I am trying to run a command that gives some aggregated information on type checking, static code analysis, etc. in some Python source code provided as a directory. If such thing exists, then I would like to add it to a Makefile
invoked during some CI pipelines to validate a code base.
I've created this dummy source code file with a runtime issue
def foo_func(my_num):
return 1 + my_num
def bar_func():
foo_func("foo")
if __name__ == "__main__":
bar_func()
It throws this runtime error:
TypeError: unsupported operand type(s) for +: 'int' and 'str'.
Now I've tried to detect this type error with various tools, but they all fail to find these kind of problems. See the commands in the following list:
pyflakes foo_sample.py
,flake8 foo_sample.py
,pylint foo_sample.py
,mypy --check-untyped-defs foo_sample.py
,prospector --strictness veryhigh foo_sample.py
I know I could detect these issues with unittest
, but the code base is quite large and untested to some degree. We frequently see runtime errors and address them with a unit test or an integration test. However, we would like to detect them during the execution of a CI pipeline.
Is there a way to run these kind of checks before running the code itself?
How can I avoid to discover these errors at runtime?

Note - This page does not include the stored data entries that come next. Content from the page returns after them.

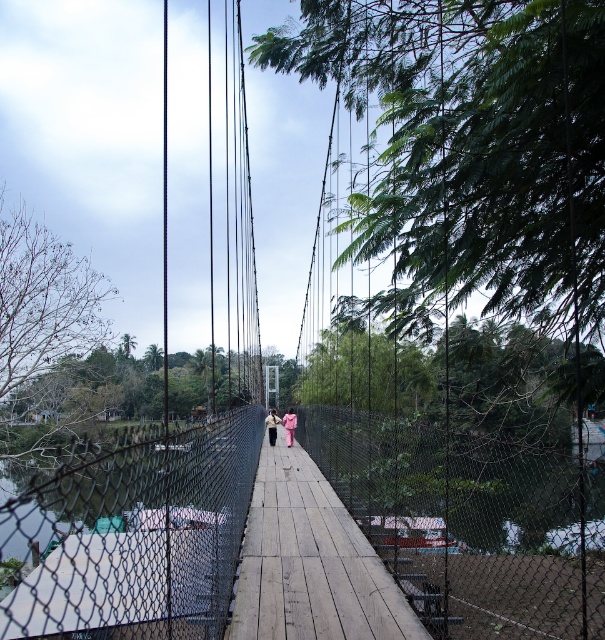 Question: Is pink fabric at center thinner than light brown fabric jacket at center?

Choices:
 (A) no
 (B) yes

Answer: (B)

Question: Which object appears farthest from the camera in this image?

Choices:
 (A) light brown fabric jacket at center
 (B) pink fabric at center

Answer: (A)

Question: Among these points, which one is farthest from the camera?

Choices:
 (A) (273, 419)
 (B) (287, 435)

Answer: (A)

Question: Is pink fabric at center below light brown fabric jacket at center?

Choices:
 (A) no
 (B) yes

Answer: (A)

Question: Is pink fabric at center positioned at the back of light brown fabric jacket at center?

Choices:
 (A) no
 (B) yes

Answer: (A)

I found pytype useful in this scenario.
When invoking pytype broken_code.py
on this code:
def foo_func(my_num):
return 1 + my_num
def bar_func():
foo_func("foo")
def run_func(my_func):
my_func()
if __name__ == "__main__":
bar_func()
run_func(bar_func())
I correctly find in the output:
line 3, in foo_func: unsupported operand type(s) for +: 'int' and 'str' [unsupported-operands]
line 10, in run_func: 'NoneType' object is not callable [not-callable]
The command exits with an error so a Makefile
invoking it could block the execution of a pipeline in a CI environment.
Also, those error checks like [unsupported-operands]
, etc. can be enabled or disabled with comments in the code, e.g.,
# pytype: disable=attribute-error
# pytype: enable=attribute-error
See how to use these comments in the documentation, Error classes.